GOAL OF THE EXERCISE.
Reproduce all of the data exactly. Images are not to appear in the reply.

Page images and extracted text.
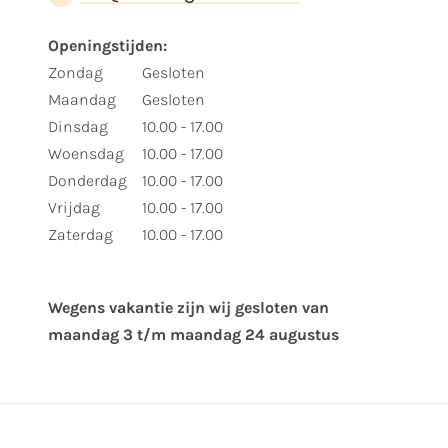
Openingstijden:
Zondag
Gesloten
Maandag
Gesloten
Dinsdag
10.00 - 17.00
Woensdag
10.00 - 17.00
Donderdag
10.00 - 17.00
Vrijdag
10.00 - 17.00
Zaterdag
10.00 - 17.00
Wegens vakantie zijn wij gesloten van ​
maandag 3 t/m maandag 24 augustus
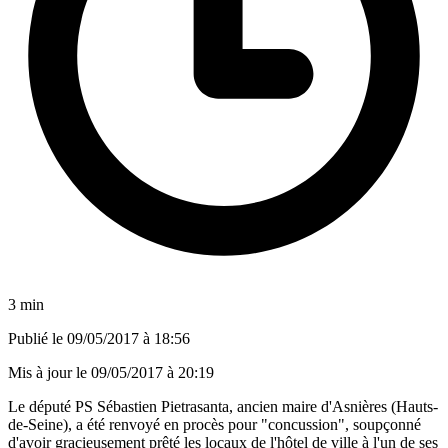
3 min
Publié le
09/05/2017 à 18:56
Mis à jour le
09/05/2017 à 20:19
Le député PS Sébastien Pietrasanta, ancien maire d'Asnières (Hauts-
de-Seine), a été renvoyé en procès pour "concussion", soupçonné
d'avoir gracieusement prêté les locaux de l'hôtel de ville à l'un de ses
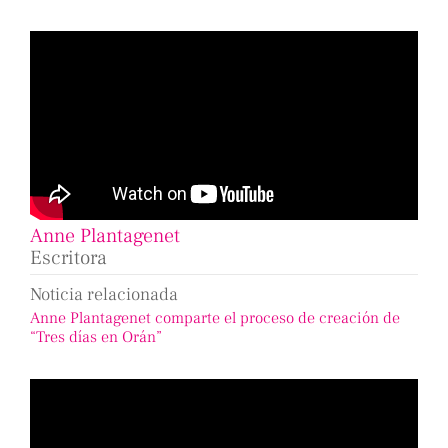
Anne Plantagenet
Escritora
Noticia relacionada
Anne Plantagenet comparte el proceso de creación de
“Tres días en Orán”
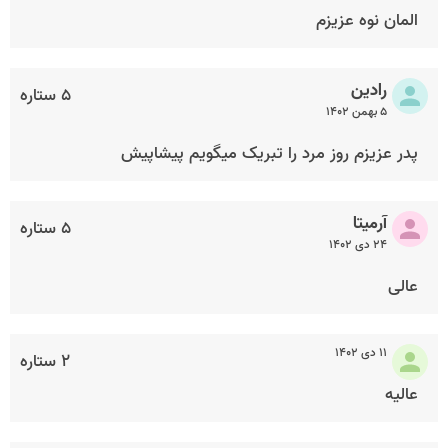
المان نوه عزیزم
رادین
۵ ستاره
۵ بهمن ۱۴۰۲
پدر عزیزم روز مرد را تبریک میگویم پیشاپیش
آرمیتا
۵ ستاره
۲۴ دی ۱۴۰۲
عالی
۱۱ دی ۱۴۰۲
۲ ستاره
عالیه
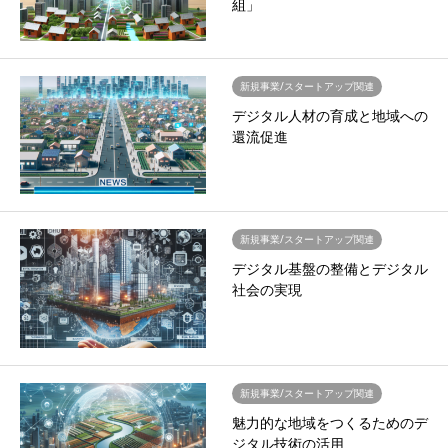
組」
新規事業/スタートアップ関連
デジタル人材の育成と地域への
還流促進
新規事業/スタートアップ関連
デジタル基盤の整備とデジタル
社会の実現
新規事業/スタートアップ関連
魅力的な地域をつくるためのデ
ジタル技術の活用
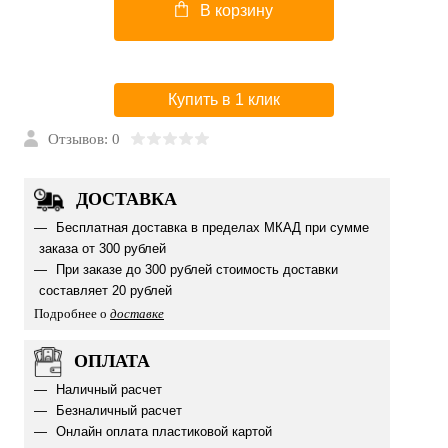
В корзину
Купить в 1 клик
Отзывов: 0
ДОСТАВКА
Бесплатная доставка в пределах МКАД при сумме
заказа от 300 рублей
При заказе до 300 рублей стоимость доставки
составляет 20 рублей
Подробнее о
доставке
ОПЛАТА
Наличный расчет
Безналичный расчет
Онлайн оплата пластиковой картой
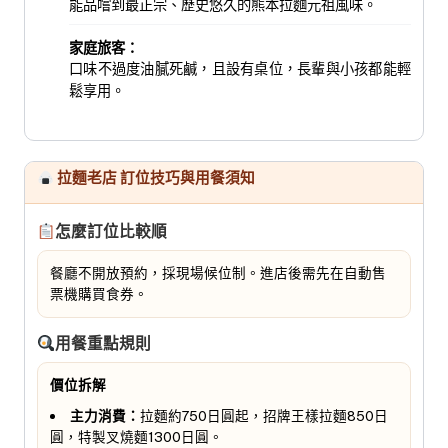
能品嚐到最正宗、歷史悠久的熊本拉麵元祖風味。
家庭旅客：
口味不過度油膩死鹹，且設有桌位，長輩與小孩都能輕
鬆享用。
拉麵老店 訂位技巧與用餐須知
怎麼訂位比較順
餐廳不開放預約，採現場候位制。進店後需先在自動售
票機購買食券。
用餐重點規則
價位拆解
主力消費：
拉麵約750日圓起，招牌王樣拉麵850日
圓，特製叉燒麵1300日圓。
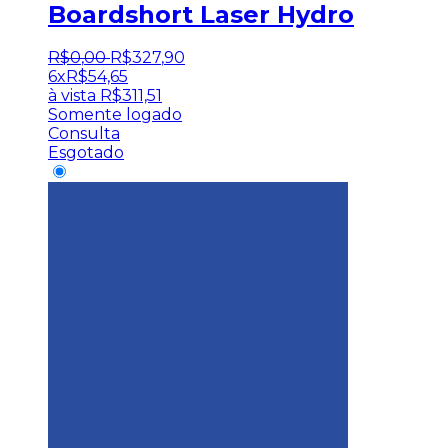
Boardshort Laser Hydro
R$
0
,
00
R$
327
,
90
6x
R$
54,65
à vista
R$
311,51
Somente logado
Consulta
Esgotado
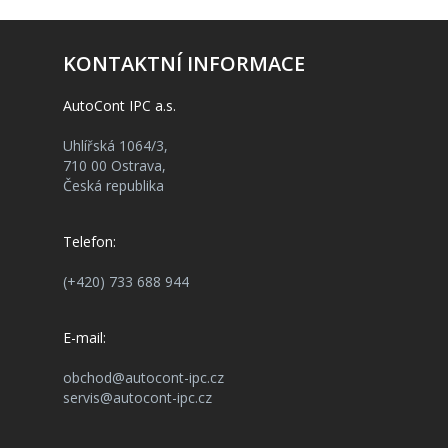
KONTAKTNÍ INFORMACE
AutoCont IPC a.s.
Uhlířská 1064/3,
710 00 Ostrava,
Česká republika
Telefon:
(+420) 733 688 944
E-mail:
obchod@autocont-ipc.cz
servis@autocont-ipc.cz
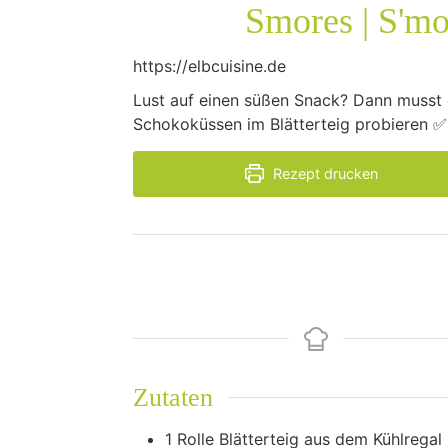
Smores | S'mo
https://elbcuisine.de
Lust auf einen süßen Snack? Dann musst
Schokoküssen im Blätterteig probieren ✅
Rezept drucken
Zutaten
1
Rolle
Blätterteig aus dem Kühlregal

TASK ANSWER.
Openingstijden:
Zondag
Gesloten
Maandag
Gesloten
Dinsdag
10.00 - 17.00
Woensdag
10.00 - 17.00
Donderdag
10.00 - 17.00
Vrijdag
10.00 - 17.00
Zaterdag
10.00 - 17.00
Wegens vakantie zijn wij gesloten van ​
maandag 3 t/m maandag 24 augustus
3 min
Publié le
09/05/2017 à 18:56
Mis à jour le
09/05/2017 à 20:19
Le député PS Sébastien Pietrasanta, ancien maire d'Asnières (Hauts-
de-Seine), a été renvoyé en procès pour "concussion", soupçonné
d'avoir gracieusement prêté les locaux de l'hôtel de ville à l'un de ses
Anne Plantagenet
Escritora
Noticia relacionada
Anne Plantagenet comparte el proceso de creación de
“Tres días en Orán”
المان نوه عزیزم
رادین
۵ ستاره
۵ بهمن ۱۴۰۲
پدر عزیزم روز مرد را تبریک میگویم پیشاپیش
آرمیتا
۵ ستاره
۲۴ دی ۱۴۰۲
عالی
۱۱ دی ۱۴۰۲
۲ ستاره
عالیه
組」
新規事業/スタートアップ関連
デジタル人材の育成と地域への
還流促進
新規事業/スタートアップ関連
デジタル基盤の整備とデジタル
社会の実現
新規事業/スタートアップ関連
魅力的な地域をつくるためのデ
ジタル技術の活用
В корзину
Купить в 1 клик
Отзывов: 0
ДОСТАВКА
Бесплатная доставка в пределах МКАД при сумме
заказа от 300 рублей
При заказе до 300 рублей стоимость доставки
составляет 20 рублей
Подробнее о
доставке
ОПЛАТА
Наличный расчет
Безналичный расчет
Онлайн оплата пластиковой картой
能品嚐到最正宗、歷史悠久的熊本拉麵元祖風味。
家庭旅客：
口味不過度油膩死鹹，且設有桌位，長輩與小孩都能輕
鬆享用。
拉麵老店 訂位技巧與用餐須知
怎麼訂位比較順
餐廳不開放預約，採現場候位制。進店後需先在自動售
票機購買食券。
用餐重點規則
價位拆解
主力消費：
拉麵約750日圓起，招牌王樣拉麵850日
圓，特製叉燒麵1300日圓。
Boardshort Laser Hydro
R$
0
,
00
R$
327
,
90
6x
R$
54,65
à vista
R$
311,51
Somente logado
Consulta
Esgotado
KONTAKTNÍ INFORMACE
AutoCont IPC a.s.
Uhlířská 1064/3,
710 00 Ostrava,
Česká republika
Telefon:
(+420) 733 688 944
E-mail:
obchod@autocont-ipc.cz
servis@autocont-ipc.cz
Smores | S'mo
https://elbcuisine.de
Lust auf einen süßen Snack? Dann musst
Schokoküssen im Blätterteig probieren ✅
Rezept drucken
Zutaten
1
Rolle
Blätterteig aus dem Kühlregal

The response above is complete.